Cómo es posible que en un mismo pueblo, y en cuestión de minutos, podamos unir el sabor tradicional, tan típico, tan humilde, tan generoso y tan noble de las gentes de la mar, con la suntuosidad, la ostentación y el lujo de las gentes de Banús... Así es Marbella, tan variopinta y tan desigual.
La razón, no podemos encontrarla, ni debemos buscarla. Pero durante unas horas, esas dos Marbellas que percibo, tan distantes unas de otras, se funden por momentos, para rendir homenaje a quien salvaguarda a todo el que surca los mares de Marbella, ya sea en busca del sustento diario, o ya sea simplemente como pasatiempo...
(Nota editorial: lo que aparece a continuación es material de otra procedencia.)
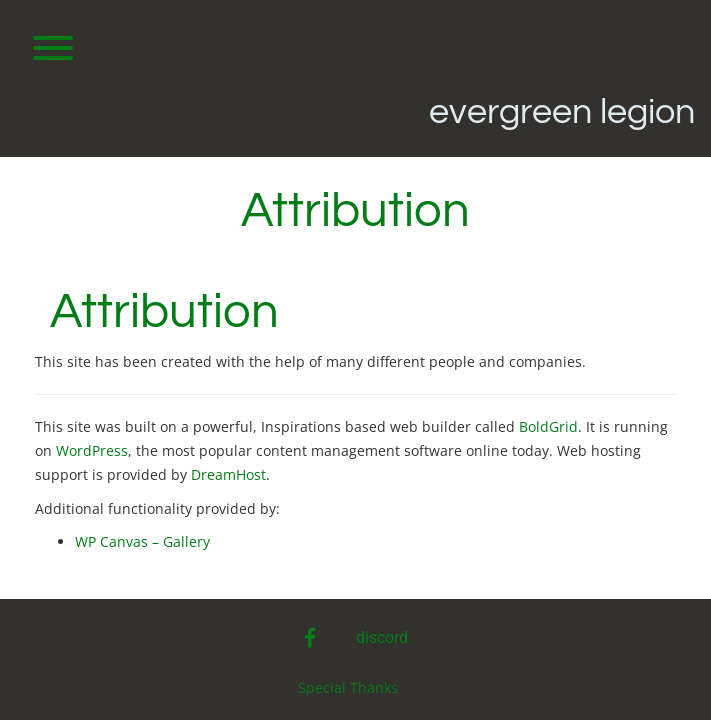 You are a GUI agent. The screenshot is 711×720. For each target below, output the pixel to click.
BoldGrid (548, 426)
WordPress (92, 450)
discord (382, 637)
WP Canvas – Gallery (142, 541)
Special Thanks (348, 687)
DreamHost (228, 474)
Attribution (164, 312)
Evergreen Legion (562, 112) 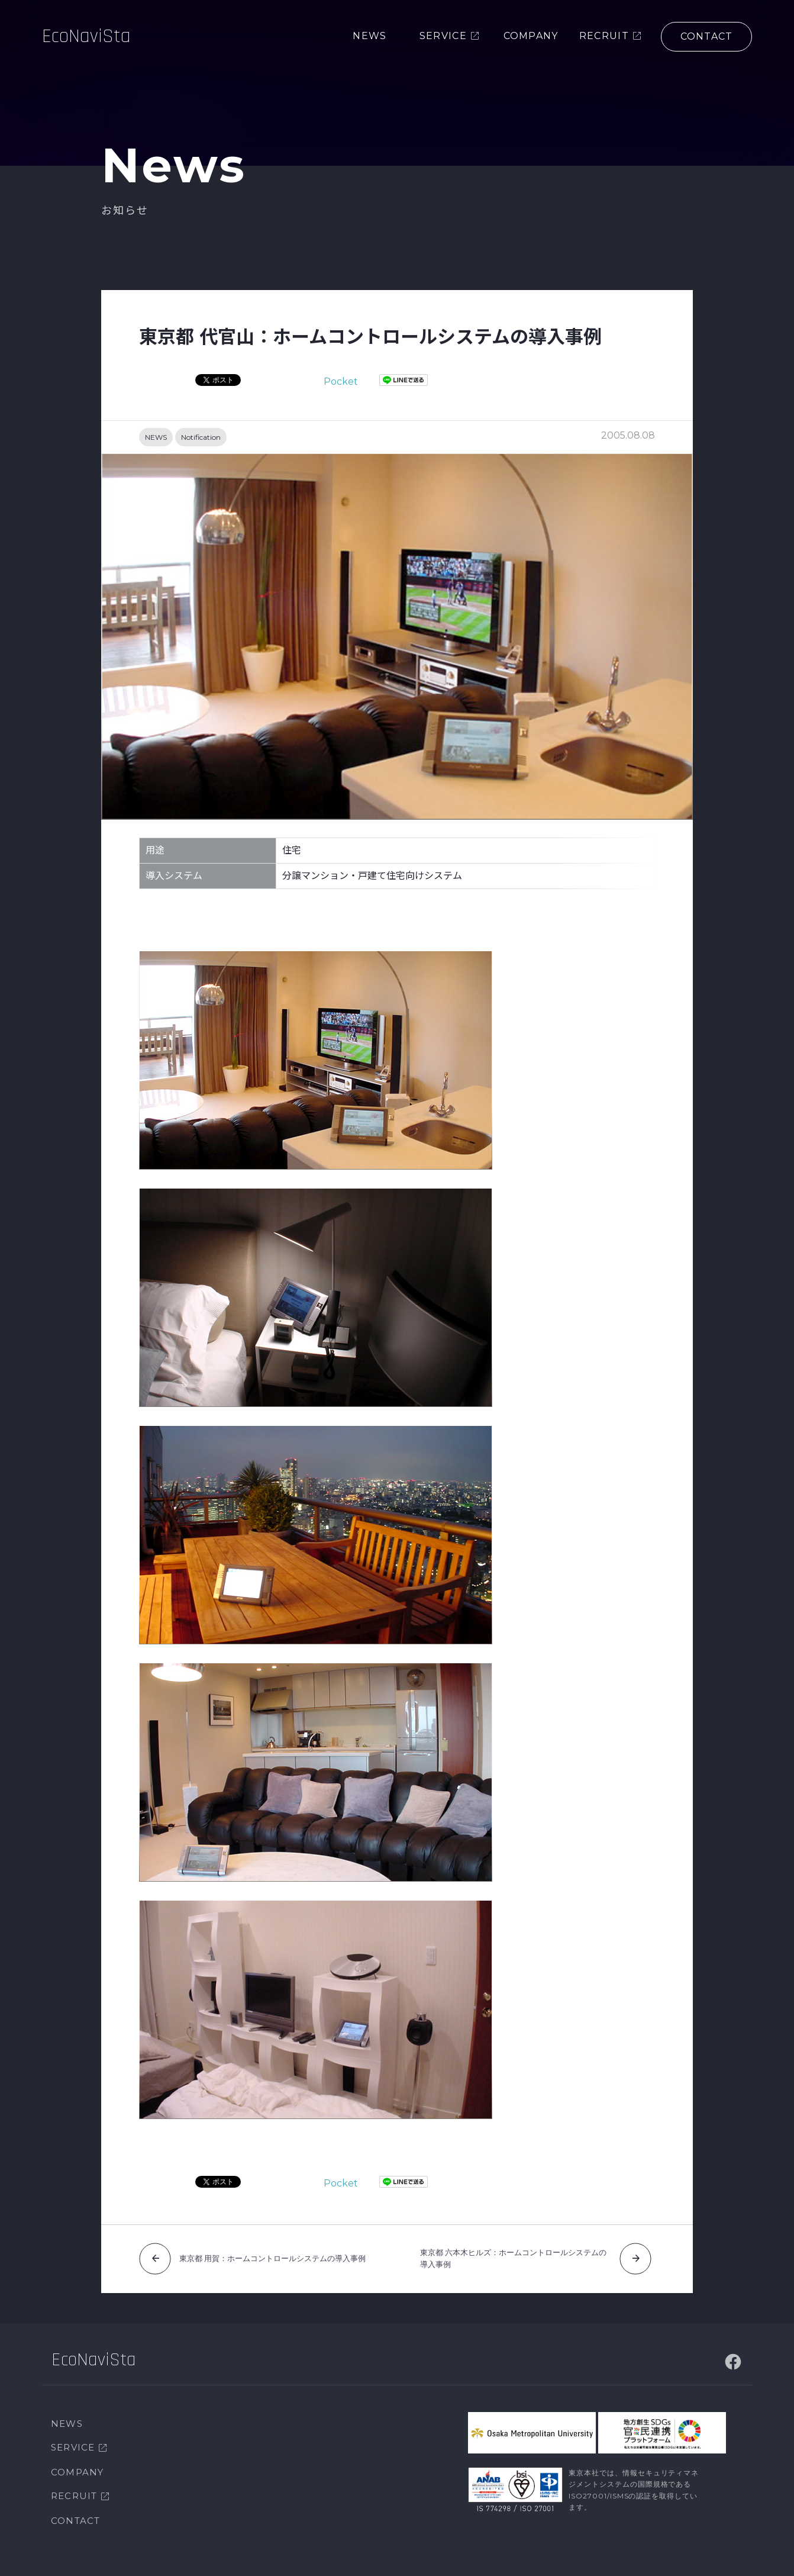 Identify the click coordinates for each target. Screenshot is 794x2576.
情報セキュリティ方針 (218, 2558)
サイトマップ (65, 2558)
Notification (201, 437)
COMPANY (77, 2443)
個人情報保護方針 (134, 2558)
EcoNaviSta (88, 38)
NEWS (156, 437)
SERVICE (73, 2418)
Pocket (341, 381)
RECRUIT (74, 2467)
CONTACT (75, 2492) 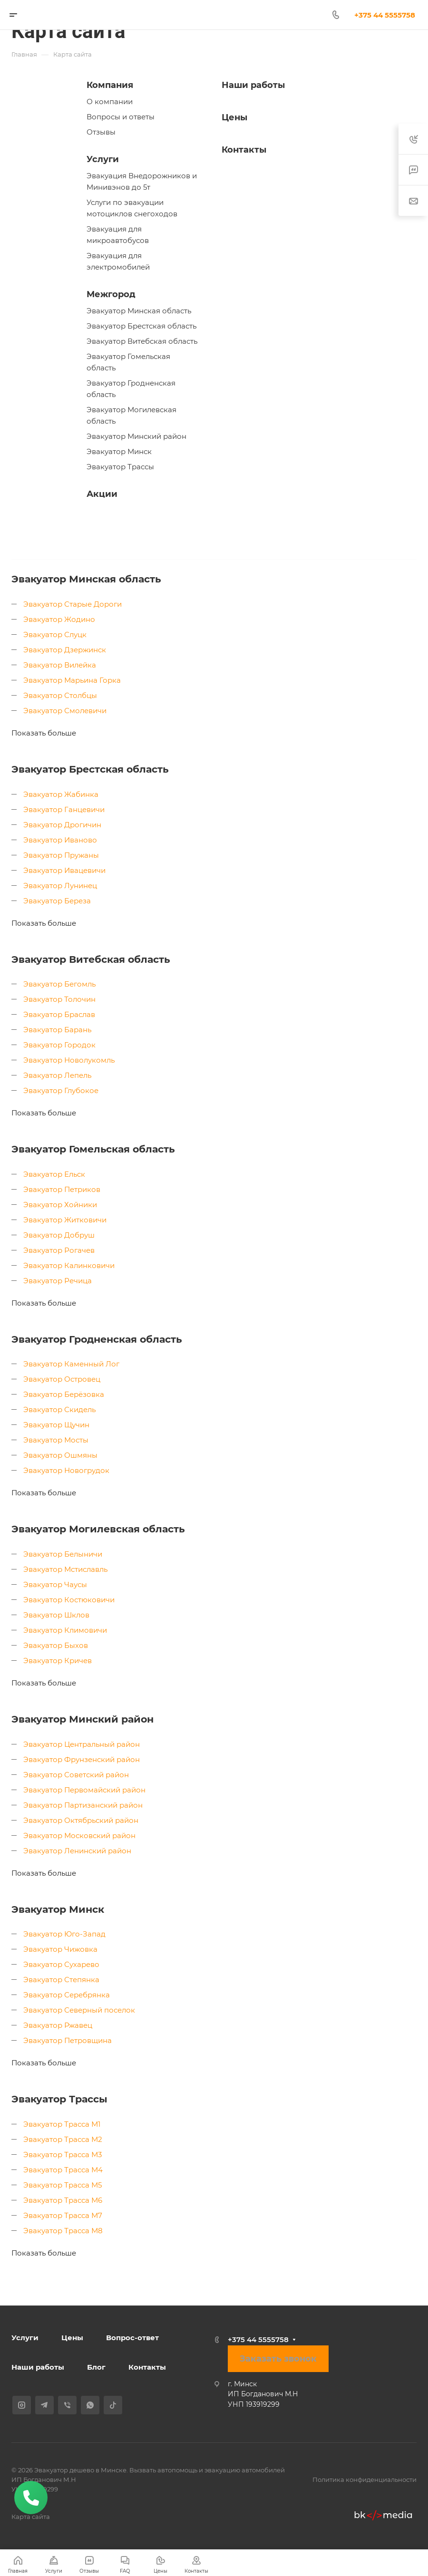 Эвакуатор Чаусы (55, 1584)
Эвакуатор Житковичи (65, 1219)
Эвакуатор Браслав (59, 1014)
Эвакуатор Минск (119, 451)
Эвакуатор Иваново (60, 839)
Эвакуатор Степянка (61, 1979)
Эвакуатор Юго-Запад (64, 1933)
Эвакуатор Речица (57, 1280)
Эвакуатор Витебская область (142, 341)
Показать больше (43, 732)
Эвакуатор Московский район (79, 1835)
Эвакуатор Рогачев (59, 1250)
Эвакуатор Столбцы (60, 695)
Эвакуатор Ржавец (57, 2025)
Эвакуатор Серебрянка (66, 1994)
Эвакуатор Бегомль (59, 983)
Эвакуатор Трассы (120, 466)
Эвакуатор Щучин (56, 1424)
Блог (96, 2367)
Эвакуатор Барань (57, 1029)
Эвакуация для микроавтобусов (118, 234)
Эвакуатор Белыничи (62, 1554)
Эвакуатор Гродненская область (131, 388)
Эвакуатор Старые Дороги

Pero también pude observar, y es algo que se está comentando en algún foro internauta, la desvergonzada actitud de unos cuantos, a lomos de motos de agua, desvirtuando el paso de la Reina de los Mares, acaparando protagonismo y haciendo todo tipo de piruetas, las mismas que llevan a cabo en tierra firme, con los dichosos “quads” y con esos coches de alta gama que poseen (“demasiado barco para tan poco patrón” pensamos...y nunca mejor dicho). Razón de sobra para que en lo sucesivo, las autoridades marítimas tomen cartas en el asunto y controlen en cierta medida la actitud de unos pocos (que se pueden convertir en unos muchos).